Source: Fitness Volt

– Kettlebells

– Wrist Weights

– Disc Plates

Out of these alternatives, most people find the wrist weights the most practical and easy to handle. Since the weight is attached to your arms, you don’t have to worry about holding or moving them. The main focus stays on moving the arms and feeling the muscles work.

Although disc plates are also suitable alternatives, some may find them hard to grip, which could hinder the movement’s benefits.

Frequently Asked Questions

What Does The Around The World Exercise Work?

Around the world exercise is known to work your shoulder joints and chest musculature effectively. It’s a tremendous exercise to incorporate into your training, whether you are an advanced or a beginner athlete. It will help you stabilize your shoulder and pump your chest muscle fibers.

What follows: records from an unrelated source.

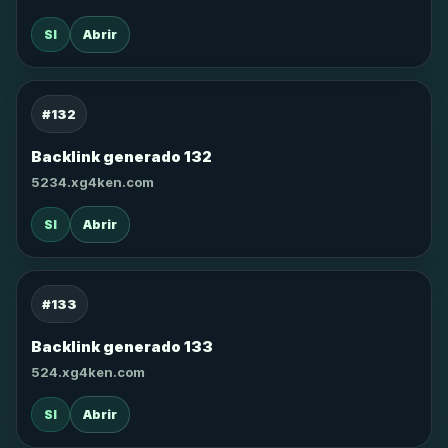
SI
Abrir
#132
Backlink generado 132
5234.xg4ken.com
SI
Abrir
#133
Backlink generado 133
524.xg4ken.com
SI
Abrir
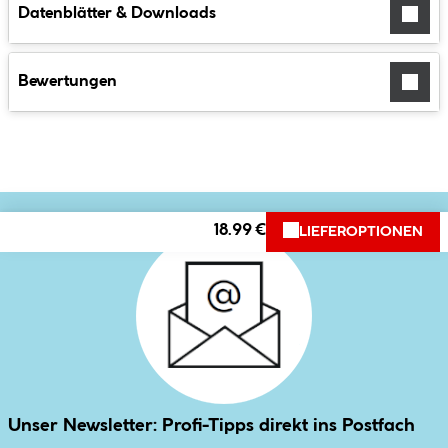
Datenblätter & Downloads
Bewertungen
18.99 €
LIEFEROPTIONEN
Unser Newsletter: Profi-Tipps direkt ins Postfach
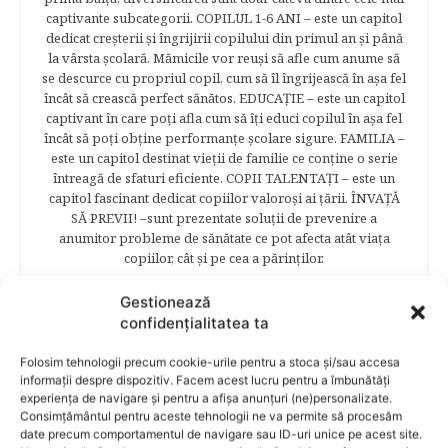
captivante subcategorii. COPILUL 1-6 ANI – este un capitol
dedicat creşterii şi îngrijirii copilului din primul an şi până
la vârsta şcolară. Mămicile vor reuşi să afle cum anume să
se descurce cu propriul copil, cum să îl îngrijească în aşa fel
încât să crească perfect sănătos. EDUCAŢIE – este un capitol
captivant în care poţi afla cum să îţi educi copilul în aşa fel
încât să poţi obţine performanţe şcolare sigure. FAMILIA –
este un capitol destinat vieţii de familie ce conţine o serie
întreagă de sfaturi eficiente. COPII TALENTAŢI – este un
capitol fascinant dedicat copiilor valoroși ai țării. ÎNVAŢĂ
SĂ PREVII! –sunt prezentate soluţii de prevenire a
anumitor probleme de sănătate ce pot afecta atât viaţa
copiilor, cât şi pe cea a părinţilor.
Gestionează
confidențialitatea ta
RELATED POSTS
Folosim tehnologii precum cookie-urile pentru a stoca și/sau accesa
informații despre dispozitiv. Facem acest lucru pentru a îmbunătăți
experiența de navigare și pentru a afișa anunțuri (ne)personalizate.
Consimțământul pentru aceste tehnologii ne va permite să procesăm
date precum comportamentul de navigare sau ID-uri unice pe acest site.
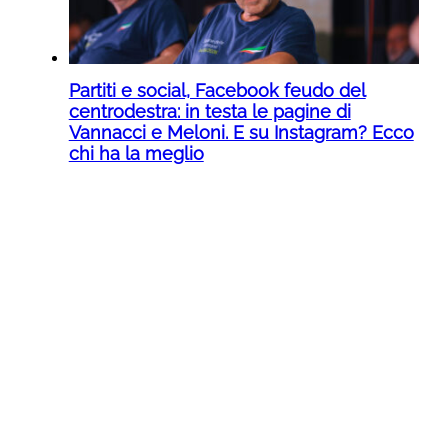
Partiti e social, Facebook feudo del
centrodestra: in testa le pagine di
Vannacci e Meloni. E su Instagram? Ecco
chi ha la meglio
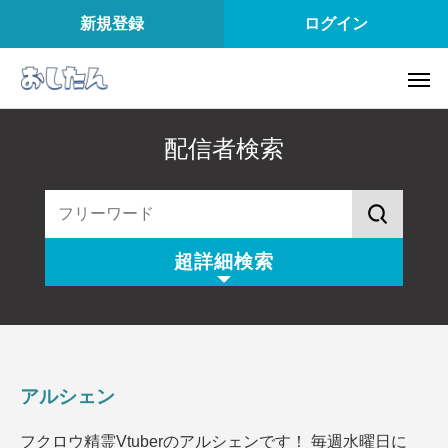
新規登録
ログイン
配信者検索
超詳細検索
配信スタイル
所属
配信内容
配信アプリ
アルシェン
配信日
配信時間
フクロウ精霊Vtuberのアルシェンです！ 毎週水曜日に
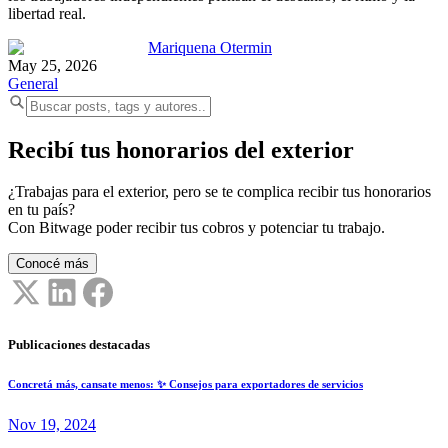
libertad real.
Mariquena Otermin
May 25, 2026
General
Recibí tus honorarios del exterior
¿Trabajas para el exterior, pero se te complica recibir tus honorarios
en tu país?
Con Bitwage poder recibir tus cobros y potenciar tu trabajo.
Conocé más
Publicaciones destacadas
Concretá más, cansate menos: ✨ Consejos para exportadores de servicios
Nov 19, 2024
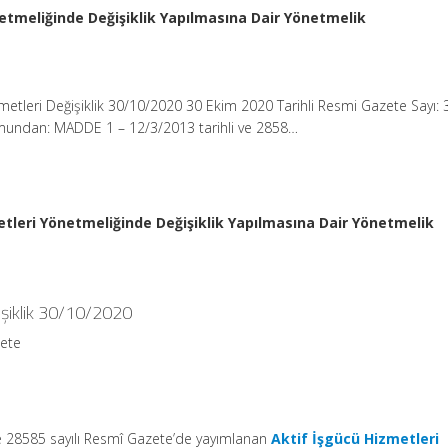
etmeliğinde Değişiklik Yapılmasına Dair Yönetmelik
zmetleri Değişiklik 30/10/2020 30 Ekim 2020 Tarihli Resmi Gazete Sayı:
umundan: MADDE 1 – 12/3/2013 tarihli ve 2858…
etleri Yönetmeliğinde Değişiklik Yapılmasına Dair Yönetmelik
işiklik 30/10/2020
zete
ve 28585 sayılı Resmî Gazete’de yayımlanan
Aktif İşgücü Hizmetleri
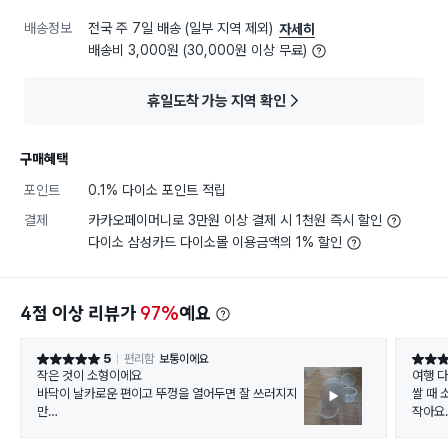
배송정보
전국 주 7일 배송 (일부 지역 제외)
자세히
배송비 3,000원 (30,000원 이상 무료)
휴일도착 가능 지역 확인
구매혜택
포인트
0.1% 다이소 포인트 적립
결제
카카오페이머니로 3만원 이상 결제 시 1천원 즉시 할인
다이소 삼성카드 다이소몰 이용금액의 1% 할인
4점 이상 리뷰가
97%
예요
5
편리함
보통이에요
별점 5점
별점 5
작은 것이 소형이에요
여행 다
바닥이 날카로운 편이고 뚜껑을 열어두면 잘 쓰러지지
쌀 때 
만
작아요
뭔가를 담아두면 괜찮을 것 같아요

Is Around The World Exercise Effective?

Although Around the Worlds may not be a significant compound movement, it is considered effective at recruiting and stretching chest muscle fibers while strengthening the shoulder joint. These components make it a terrific variation to complement your workout routine and take your chest gains to the top.

Do Around The Worlds Work Shoulders?

Yes, Around the world work the shoulders, specifically the shoulder joint. Although it’s not a movement for adding mass to the deltoids, it’s a terrific option to develop and strengthen the connective tissue at the joint. A strong and healthy shoulder joint will translate to a better ability to move heavier weights for longer, maximizing your gains.